Sekarang, para kultivator ini tidak punya cara untuk mengeluarkan manusia biasa. Bagaimana mungkin Li Fan mengharapkan kultivator lain dengan tingkat kultivasi yang lebih tinggi untuk menerobos masuk?
Terlebih lagi, sebagai manusia biasa, rentang hidupnya terbatas.

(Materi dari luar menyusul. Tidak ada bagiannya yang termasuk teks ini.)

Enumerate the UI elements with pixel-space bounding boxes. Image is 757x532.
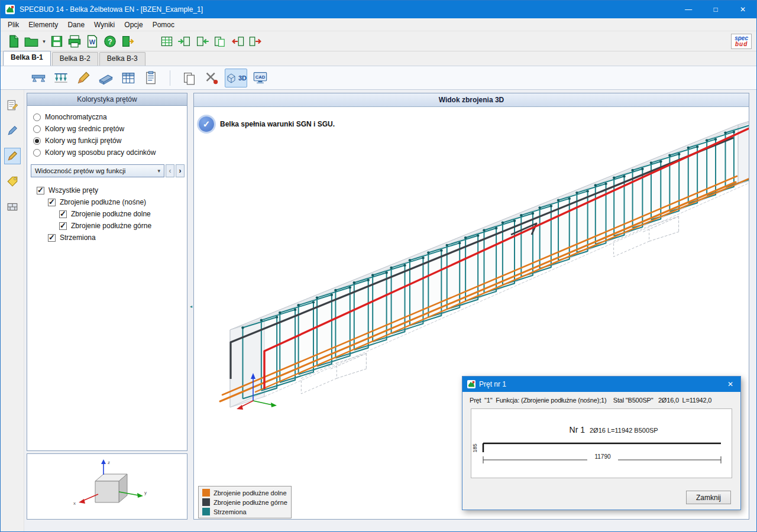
radio-label: Kolory wg funkcji prętów bbox=[45, 137, 121, 145]
exit-icon bbox=[121, 35, 135, 48]
tree-item[interactable]: Strzemiona bbox=[27, 232, 187, 244]
tree-item-label: Zbrojenie podłużne górne bbox=[71, 222, 151, 230]
open-file-dropdown[interactable]: ▾ bbox=[41, 33, 47, 50]
logo-line1: spec bbox=[735, 35, 748, 41]
toolbar-separator bbox=[170, 70, 170, 86]
tree-item[interactable]: Wszystkie pręty bbox=[27, 184, 187, 196]
panel-splitter[interactable]: ◄ bbox=[189, 93, 193, 520]
bar-visibility-tree: Wszystkie pręty Zbrojenie podłużne (nośn… bbox=[27, 184, 187, 244]
cad-icon: CAD bbox=[253, 71, 268, 85]
view-3d-button[interactable]: 3D bbox=[225, 69, 247, 87]
help-button[interactable]: ? bbox=[102, 33, 118, 50]
bar-info-text: Pręt "1" Funkcja: (Zbrojenie podłużne (n… bbox=[462, 392, 740, 406]
elements-table-button[interactable] bbox=[158, 33, 175, 50]
next-filter-button[interactable]: › bbox=[176, 164, 185, 177]
visibility-dropdown[interactable]: Widoczność prętów wg funkcji ▾ bbox=[31, 164, 164, 177]
menu-item[interactable]: Elementy bbox=[24, 19, 63, 31]
menu-item[interactable]: Wyniki bbox=[89, 19, 119, 31]
bar-tools-button[interactable] bbox=[202, 69, 221, 87]
print-button[interactable] bbox=[66, 33, 83, 50]
close-button[interactable]: ✕ bbox=[729, 1, 756, 18]
rebar-pen-icon bbox=[7, 150, 18, 162]
tree-item[interactable]: Zbrojenie podłużne dolne bbox=[27, 208, 187, 220]
add-element-button[interactable] bbox=[176, 33, 193, 50]
dialog-close-icon[interactable]: ✕ bbox=[720, 377, 740, 392]
legend-swatch bbox=[202, 498, 210, 506]
beam-3d-model-button[interactable] bbox=[96, 69, 115, 87]
logo-line2: bud bbox=[735, 41, 748, 47]
geometry-sheet-icon bbox=[7, 99, 18, 111]
insert-element-button[interactable] bbox=[194, 33, 211, 50]
tab[interactable]: Belka B-1 bbox=[3, 51, 51, 66]
help-glyph: ? bbox=[108, 37, 112, 46]
radio-option[interactable]: Monochromatyczna bbox=[27, 111, 187, 123]
menu-item[interactable]: Pomoc bbox=[148, 19, 179, 31]
checkbox[interactable] bbox=[37, 187, 44, 194]
radio-option[interactable]: Kolory wg średnic prętów bbox=[27, 123, 187, 135]
maximize-button[interactable]: □ bbox=[702, 1, 729, 18]
radio-label: Kolory wg średnic prętów bbox=[45, 125, 124, 133]
beam-scheme-button[interactable] bbox=[29, 69, 48, 87]
report-button[interactable] bbox=[141, 69, 160, 87]
tab[interactable]: Belka B-2 bbox=[52, 52, 98, 66]
reinforcement-view-button[interactable] bbox=[4, 148, 21, 164]
geometry-button[interactable] bbox=[4, 97, 21, 113]
copy-element-button[interactable] bbox=[212, 33, 228, 50]
previous-element-icon bbox=[231, 35, 245, 48]
menu-item[interactable]: Plik bbox=[3, 19, 24, 31]
tree-item[interactable]: Zbrojenie podłużne górne bbox=[27, 220, 187, 232]
loads-edit-button[interactable] bbox=[4, 122, 21, 139]
close-dialog-button[interactable]: Zamknij bbox=[686, 491, 731, 504]
tree-item[interactable]: Zbrojenie podłużne (nośne) bbox=[27, 196, 187, 208]
tab-label: Belka B-3 bbox=[107, 54, 138, 63]
checkbox[interactable] bbox=[48, 199, 56, 206]
bar-colors-panel: Kolorystyka prętów Monochromatyczna Kolo… bbox=[27, 93, 187, 451]
blue-pen-icon bbox=[7, 125, 18, 137]
checkbox[interactable] bbox=[59, 210, 67, 218]
print-icon bbox=[67, 35, 82, 48]
exit-button[interactable] bbox=[119, 33, 136, 50]
tab[interactable]: Belka B-3 bbox=[99, 52, 145, 66]
word-export-icon: W bbox=[86, 35, 99, 48]
copy-view-button[interactable] bbox=[180, 69, 199, 87]
legend-label: Strzemiona bbox=[213, 508, 247, 515]
radio-circle bbox=[33, 137, 41, 145]
dialog-titlebar[interactable]: Pręt nr 1 ✕ bbox=[462, 377, 740, 392]
labels-button[interactable] bbox=[4, 173, 21, 190]
bar-shape-drawing: Nr 1 2Ø16 L=11942 B500SP 185 11790 bbox=[471, 409, 732, 478]
minimize-button[interactable]: — bbox=[675, 1, 702, 18]
left-icon-strip bbox=[1, 90, 24, 531]
radio-option[interactable]: Kolory wg funkcji prętów bbox=[27, 135, 187, 147]
results-table-button[interactable] bbox=[119, 69, 138, 87]
save-button[interactable] bbox=[48, 33, 65, 50]
loads-button[interactable] bbox=[51, 69, 70, 87]
new-file-button[interactable] bbox=[5, 33, 22, 50]
open-file-button[interactable] bbox=[23, 33, 40, 50]
previous-element-button[interactable] bbox=[229, 33, 246, 50]
menu-item[interactable]: Dane bbox=[63, 19, 89, 31]
main-toolbar: ▾ W ? bbox=[1, 31, 756, 51]
radio-option[interactable]: Kolory wg sposobu pracy odcinków bbox=[27, 147, 187, 158]
axis-y-label: y bbox=[144, 490, 147, 495]
tag-icon bbox=[7, 176, 18, 187]
sections-button[interactable] bbox=[4, 199, 21, 215]
new-file-icon bbox=[7, 35, 20, 48]
application-window: SPECBUD 14 - Belka Żelbetowa EN - [BZEN_… bbox=[0, 0, 757, 532]
visibility-dropdown-value: Widoczność prętów wg funkcji bbox=[35, 167, 125, 174]
menu-item[interactable]: Opcje bbox=[119, 19, 147, 31]
checkbox[interactable] bbox=[48, 234, 56, 242]
dialog-title: Pręt nr 1 bbox=[479, 380, 506, 388]
dialog-app-icon bbox=[467, 380, 475, 388]
export-word-button[interactable]: W bbox=[84, 33, 101, 50]
visibility-combo-row: Widoczność prętów wg funkcji ▾ ‹ › bbox=[31, 164, 185, 177]
reinforcement-edit-button[interactable] bbox=[74, 69, 93, 87]
bar-cutter-icon bbox=[205, 71, 219, 85]
status-text: Belka spełnia warunki SGN i SGU. bbox=[220, 120, 335, 128]
export-cad-button[interactable]: CAD bbox=[251, 69, 270, 87]
view-title: Widok zbrojenia 3D bbox=[194, 93, 749, 107]
prev-filter-button[interactable]: ‹ bbox=[166, 164, 174, 177]
delete-element-button[interactable] bbox=[247, 33, 264, 50]
axis-x-label: x bbox=[73, 501, 76, 506]
orientation-cube[interactable]: z y x bbox=[63, 459, 151, 515]
checkbox[interactable] bbox=[59, 222, 67, 230]
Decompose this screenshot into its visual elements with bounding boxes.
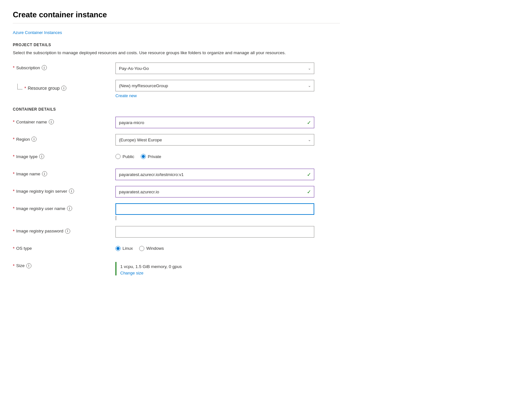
- size-info-icon[interactable]: i: [26, 263, 31, 268]
- resource-group-select[interactable]: (New) myResourceGroup: [115, 80, 314, 91]
- image-type-public-option[interactable]: Public: [115, 154, 134, 159]
- container-name-info-icon[interactable]: i: [49, 119, 54, 124]
- container-name-row: * Container name i ✓: [13, 117, 340, 128]
- project-details-description: Select the subscription to manage deploy…: [13, 50, 340, 56]
- image-registry-login-server-required-star: *: [13, 189, 14, 194]
- os-type-linux-label: Linux: [122, 246, 133, 251]
- container-name-input[interactable]: [115, 117, 314, 128]
- image-type-private-option[interactable]: Private: [141, 154, 161, 159]
- image-type-radio-group: Public Private: [115, 151, 314, 159]
- region-select-wrapper: (Europe) West Europe ⌄: [115, 134, 314, 146]
- os-type-windows-option[interactable]: Windows: [139, 246, 164, 251]
- image-name-info-icon[interactable]: i: [42, 171, 47, 176]
- image-registry-password-label: * Image registry password i: [13, 226, 115, 234]
- os-type-windows-label: Windows: [146, 246, 164, 251]
- image-name-control: ✓: [115, 169, 314, 180]
- change-size-link[interactable]: Change size: [120, 271, 182, 275]
- image-registry-login-server-info-icon[interactable]: i: [69, 189, 74, 194]
- image-name-row: * Image name i ✓: [13, 169, 340, 180]
- region-label: * Region i: [13, 134, 115, 142]
- os-type-required-star: *: [13, 246, 14, 251]
- top-divider: [13, 23, 340, 23]
- image-type-private-radio[interactable]: [141, 154, 146, 159]
- subscription-select-wrapper: Pay-As-You-Go ⌄: [115, 63, 314, 74]
- image-type-private-label: Private: [148, 154, 161, 159]
- image-registry-password-row: * Image registry password i: [13, 226, 340, 238]
- container-details-section-title: CONTAINER DETAILS: [13, 107, 340, 112]
- image-registry-user-name-input-wrapper: [115, 203, 314, 220]
- image-type-public-radio[interactable]: [115, 154, 121, 159]
- size-control: 1 vcpu, 1.5 GiB memory, 0 gpus Change si…: [115, 261, 314, 276]
- create-new-link[interactable]: Create new: [115, 93, 137, 98]
- image-registry-password-control: [115, 226, 314, 238]
- image-registry-password-info-icon[interactable]: i: [65, 229, 70, 234]
- os-type-linux-option[interactable]: Linux: [115, 246, 133, 251]
- region-required-star: *: [13, 137, 14, 142]
- subscription-label: * Subscription i: [13, 63, 115, 70]
- os-type-linux-radio[interactable]: [115, 246, 121, 251]
- image-registry-user-name-input[interactable]: [115, 203, 314, 215]
- cursor-blink: [116, 216, 116, 220]
- container-name-control: ✓: [115, 117, 314, 128]
- subscription-required-star: *: [13, 65, 14, 70]
- image-registry-user-name-label: * Image registry user name i: [13, 203, 115, 211]
- os-type-control: Linux Windows: [115, 243, 314, 251]
- image-type-label: * Image type i: [13, 151, 115, 159]
- size-row: * Size i 1 vcpu, 1.5 GiB memory, 0 gpus …: [13, 261, 340, 276]
- subscription-select[interactable]: Pay-As-You-Go: [115, 63, 314, 74]
- container-name-label: * Container name i: [13, 117, 115, 124]
- resource-group-required-star: *: [24, 86, 26, 91]
- size-content: 1 vcpu, 1.5 GiB memory, 0 gpus Change si…: [115, 261, 314, 276]
- region-control: (Europe) West Europe ⌄: [115, 134, 314, 146]
- image-registry-login-server-control: ✓: [115, 186, 314, 197]
- resource-group-row: * Resource group i (New) myResourceGroup…: [13, 80, 340, 98]
- size-required-star: *: [13, 263, 14, 268]
- resource-group-control: (New) myResourceGroup ⌄ Create new: [115, 80, 314, 98]
- image-registry-login-server-input-wrapper: ✓: [115, 186, 314, 197]
- container-name-check-icon: ✓: [307, 120, 311, 126]
- image-registry-password-input-wrapper: [115, 226, 314, 238]
- resource-group-info-icon[interactable]: i: [61, 86, 66, 91]
- image-type-control: Public Private: [115, 151, 314, 159]
- breadcrumb-link[interactable]: Azure Container Instances: [13, 30, 62, 35]
- region-row: * Region i (Europe) West Europe ⌄: [13, 134, 340, 146]
- image-registry-login-server-row: * Image registry login server i ✓: [13, 186, 340, 197]
- container-name-input-wrapper: ✓: [115, 117, 314, 128]
- image-name-label: * Image name i: [13, 169, 115, 176]
- image-registry-password-required-star: *: [13, 229, 14, 234]
- image-name-input-wrapper: ✓: [115, 169, 314, 180]
- subscription-row: * Subscription i Pay-As-You-Go ⌄: [13, 63, 340, 74]
- image-registry-user-name-required-star: *: [13, 206, 14, 211]
- image-registry-user-name-control: [115, 203, 314, 220]
- size-bar-indicator: [115, 262, 116, 275]
- subscription-control: Pay-As-You-Go ⌄: [115, 63, 314, 74]
- os-type-windows-radio[interactable]: [139, 246, 144, 251]
- os-type-radio-group: Linux Windows: [115, 243, 314, 251]
- size-value: 1 vcpu, 1.5 GiB memory, 0 gpus: [120, 261, 182, 270]
- image-registry-user-name-info-icon[interactable]: i: [67, 206, 72, 211]
- image-type-info-icon[interactable]: i: [39, 154, 44, 159]
- region-select[interactable]: (Europe) West Europe: [115, 134, 314, 146]
- image-registry-user-name-row: * Image registry user name i: [13, 203, 340, 220]
- image-name-required-star: *: [13, 171, 14, 176]
- image-registry-login-server-check-icon: ✓: [307, 189, 311, 195]
- container-name-required-star: *: [13, 119, 14, 124]
- indent-bracket: [17, 84, 22, 89]
- subscription-info-icon[interactable]: i: [42, 65, 47, 70]
- image-registry-login-server-input[interactable]: [115, 186, 314, 197]
- project-details-section-title: PROJECT DETAILS: [13, 43, 340, 47]
- image-type-required-star: *: [13, 154, 14, 159]
- resource-group-select-wrapper: (New) myResourceGroup ⌄: [115, 80, 314, 91]
- image-registry-password-input[interactable]: [115, 226, 314, 238]
- size-text-block: 1 vcpu, 1.5 GiB memory, 0 gpus Change si…: [120, 261, 182, 276]
- page-title: Create container instance: [13, 10, 340, 19]
- os-type-row: * OS type Linux Windows: [13, 243, 340, 255]
- image-type-row: * Image type i Public Private: [13, 151, 340, 163]
- image-name-check-icon: ✓: [307, 172, 311, 178]
- os-type-label: * OS type: [13, 243, 115, 251]
- image-registry-login-server-label: * Image registry login server i: [13, 186, 115, 194]
- size-label: * Size i: [13, 261, 115, 268]
- resource-group-label: Resource group: [28, 86, 60, 91]
- image-name-input[interactable]: [115, 169, 314, 180]
- region-info-icon[interactable]: i: [31, 137, 37, 142]
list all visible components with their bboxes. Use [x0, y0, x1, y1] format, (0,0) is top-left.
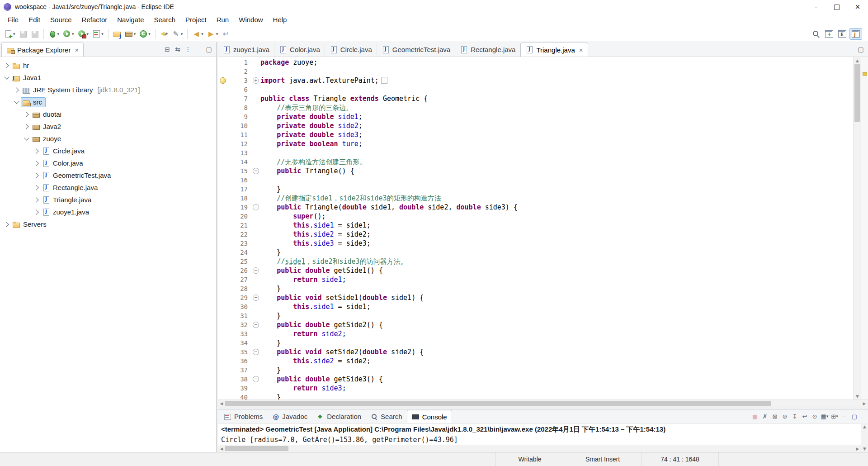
minimize-view-button[interactable]: – — [840, 412, 849, 421]
dropdown-arrow-icon[interactable]: ▾ — [13, 32, 15, 36]
new-java-project-button[interactable] — [111, 29, 123, 39]
code-line[interactable]: 19− public Triangle(double side1, double… — [218, 203, 853, 212]
menu-edit[interactable]: Edit — [24, 14, 45, 25]
collapse-fold-icon[interactable]: − — [253, 168, 259, 174]
pin-console-button[interactable]: ⊙ — [810, 412, 819, 421]
run-external-tools-button[interactable]: ▾ — [76, 29, 91, 39]
code-line[interactable]: 22 this.side2 = side2; — [218, 230, 853, 239]
collapse-fold-icon[interactable]: − — [253, 376, 259, 382]
code-line[interactable]: 39 return side3; — [218, 384, 853, 393]
code-line[interactable]: 35− public void setSide2(double side2) { — [218, 347, 853, 357]
scroll-lock-button[interactable]: ↧ — [790, 412, 799, 421]
chevron-right-icon[interactable] — [23, 110, 31, 119]
code-line[interactable]: 10 private double side2; — [218, 121, 853, 130]
close-tab-icon[interactable]: × — [579, 46, 583, 54]
chevron-right-icon[interactable] — [23, 123, 31, 131]
vertical-scrollbar-thumb[interactable] — [854, 64, 860, 122]
code-line[interactable]: 30 this.side1 = side1; — [218, 302, 853, 311]
tree-item-jre-system-library[interactable]: JRE System Library[jdk1.8.0_321] — [0, 84, 216, 96]
code-line[interactable]: 11 private double side3; — [218, 130, 853, 139]
maximize-window-button[interactable]: □ — [826, 0, 847, 14]
tree-item-triangle-java[interactable]: Triangle.java — [0, 194, 216, 206]
dropdown-arrow-icon[interactable]: ▾ — [148, 32, 151, 36]
code-line[interactable]: 40 } — [218, 393, 853, 399]
tree-item-color-java[interactable]: Color.java — [0, 157, 216, 169]
tree-item-duotai[interactable]: duotai — [0, 108, 216, 120]
open-search-dialog-button[interactable] — [158, 29, 170, 39]
dropdown-arrow-icon[interactable]: ▾ — [87, 32, 89, 36]
horizontal-scrollbar-thumb[interactable] — [225, 401, 771, 406]
code-line[interactable]: 1package zuoye; — [218, 58, 853, 67]
scroll-right-arrow[interactable]: ▶ — [854, 445, 861, 452]
back-button[interactable]: ◀▾ — [190, 29, 205, 39]
maximize-view-button[interactable]: ▢ — [850, 412, 859, 421]
code-line[interactable]: 27 return side1; — [218, 275, 853, 284]
code-line[interactable]: 18 //创建指定side1，side2和side3的矩形的构造方法 — [218, 194, 853, 203]
run-button[interactable]: ▾ — [61, 29, 76, 39]
quickfix-warning-icon[interactable] — [220, 77, 226, 84]
code-line[interactable]: 31 } — [218, 311, 853, 320]
open-console-button[interactable]: ⊞▾ — [830, 412, 839, 421]
new-package-button[interactable]: ▾ — [123, 29, 138, 39]
open-task-button[interactable]: ✎▾ — [170, 29, 185, 39]
code-line[interactable]: 28 } — [218, 284, 853, 293]
dropdown-arrow-icon[interactable]: ▾ — [181, 32, 183, 36]
console-scrollbar-thumb[interactable] — [225, 446, 288, 451]
find-actions-button[interactable] — [810, 29, 822, 39]
cursor-position-status[interactable]: 74 : 41 : 1648 — [641, 452, 718, 466]
collapse-fold-icon[interactable]: − — [253, 267, 259, 274]
expand-fold-icon[interactable]: + — [253, 77, 259, 84]
code-line[interactable]: 32− public double getSide2() { — [218, 320, 853, 329]
chevron-right-icon[interactable] — [3, 220, 11, 228]
display-selected-console-button[interactable]: ▦▾ — [820, 412, 829, 421]
code-line[interactable]: 9 private double side1; — [218, 112, 853, 121]
remove-launch-button[interactable]: ✗ — [760, 412, 769, 421]
coverage-button[interactable]: ▾ — [90, 29, 105, 39]
bottom-tab-console[interactable]: Console — [407, 410, 452, 423]
minimize-view-button[interactable]: – — [193, 45, 203, 54]
menu-navigate[interactable]: Navigate — [112, 14, 149, 25]
tree-item-zuoye1-java[interactable]: zuoye1.java — [0, 206, 216, 218]
menu-search[interactable]: Search — [149, 14, 180, 25]
tree-item-geometrictest-java[interactable]: GeometricTest.java — [0, 169, 216, 181]
code-line[interactable]: 8 //表示三角形的三条边。 — [218, 103, 853, 112]
code-line[interactable]: 23 this.side3 = side3; — [218, 239, 853, 248]
chevron-down-icon[interactable] — [3, 74, 11, 82]
menu-project[interactable]: Project — [180, 14, 212, 25]
code-line[interactable]: 25 //side1，side2和side3的访问器方法。 — [218, 257, 853, 266]
close-view-icon[interactable]: × — [75, 46, 79, 54]
new-wizard-button[interactable]: ▾ — [2, 29, 17, 39]
overview-ruler[interactable] — [861, 57, 868, 399]
bottom-tab-javadoc[interactable]: Javadoc — [267, 410, 312, 423]
chevron-right-icon[interactable] — [13, 86, 21, 94]
menu-help[interactable]: Help — [268, 14, 292, 25]
tree-item-rectangle-java[interactable]: Rectangle.java — [0, 181, 216, 194]
tree-item-servers[interactable]: Servers — [0, 218, 216, 230]
chevron-right-icon[interactable] — [33, 184, 41, 192]
folded-region-box[interactable] — [381, 77, 387, 84]
tree-item-circle-java[interactable]: Circle.java — [0, 145, 216, 157]
scroll-up-arrow[interactable]: ▲ — [854, 57, 861, 64]
code-line[interactable]: 3+import java.awt.TexturePaint; — [218, 76, 853, 85]
scroll-right-arrow[interactable]: ▶ — [861, 400, 868, 407]
code-line[interactable]: 24 } — [218, 248, 853, 257]
editor-tab-zuoye1-java[interactable]: zuoye1.java — [218, 43, 274, 57]
menu-refactor[interactable]: Refactor — [77, 14, 113, 25]
code-line[interactable]: 20 super(); — [218, 212, 853, 221]
editor-tab-color-java[interactable]: Color.java — [274, 43, 325, 57]
code-line[interactable]: 37 } — [218, 366, 853, 375]
maximize-view-button[interactable]: ▢ — [856, 45, 866, 54]
console-horizontal-scrollbar[interactable]: ◀ ▶ — [218, 445, 861, 452]
dropdown-arrow-icon[interactable]: ▾ — [836, 414, 838, 418]
word-wrap-button[interactable]: ↩ — [800, 412, 809, 421]
bottom-tab-declaration[interactable]: Declaration — [312, 410, 366, 423]
dropdown-arrow-icon[interactable]: ▾ — [216, 32, 218, 36]
bottom-tab-search[interactable]: Search — [366, 410, 407, 423]
link-with-editor-button[interactable]: ⇆ — [173, 45, 183, 54]
forward-button[interactable]: ▶▾ — [205, 29, 220, 39]
chevron-right-icon[interactable] — [33, 171, 41, 180]
scroll-left-arrow[interactable]: ◀ — [218, 445, 225, 452]
code-editor[interactable]: 1package zuoye;23+import java.awt.Textur… — [218, 57, 868, 399]
dropdown-arrow-icon[interactable]: ▾ — [826, 414, 829, 418]
code-line[interactable]: 12 private boolean ture; — [218, 139, 853, 148]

Sekalipun ia bisa terus-menerus mensimulasikan reinkarnasi, reinkarnasi itu hanya akan terulang dalam rentang hidupnya.
Tahun ini, usianya sudah tujuh puluh tahun, dan batas atas rentang hidup fisiknya adalah delapan puluh enam.
Kemungkinan untuk bertemu dengan kultivator lain dalam enam belas tahun itu pada dasarnya adalah nol.
Kalau sudah begitu, bagaimana mungkin Li Fan tidak merasa putus asa?
Meskipun ia telah melihat sekilas jalan menuju keabadian, pada akhirnya, jalan itu terbukti sangat jauh.
Mungkinkah dia hanya bisa mengulang kehidupan manusia berulang kali?
Li Fan benar-benar tidak mau.
Jalan menuju keabadian ada tepat di depannya, tampaknya dalam jangkauannya, namun mustahil untuk mengambil langkah pertama.
Memikirkan semua yang telah dialaminya dalam beberapa kehidupannya, hampir tiga ratus tahun penantian yang mendalam, Li Fan tidak menyerah untuk meninggalkan jalan menuju keabadian.
Apakah benar-benar tidak ada jalan?
Tiba-tiba, bagaikan sambaran petir yang menembus kabut, Li Fan teringat sesuatu yang telah terlewatinya.
Bagaimana sejumlah besar manusia bermigrasi ribuan tahun lalu?
Meskipun Tanah Kepunahan Abadi dan dunia kultivasi bersebelahan, keduanya merupakan wilayah yang terpisah.
Tentunya manusia-manusia ini tidak datang ke sini dengan berjalan kaki, kan?
Pasti ada sarana transportasi, kan?
Mungkin cara tersebut masih ada sampai sekarang?
Jika dia dapat menemukan cara itu, dapatkah dia menggunakannya untuk bepergian ke dunia kultivasi?
Sekalipun itu hanya kemungkinan kecil, hampir tak berarti, hal itu memicu secercah harapan bagi Li Fan.
Kegembiraannya membuncah, dan dia segera menuju ke sel penjara tempat Kou Hong ditahan.
Dia ingin berkonsultasi dengan Kou Hong mengenai kelayakan idenya.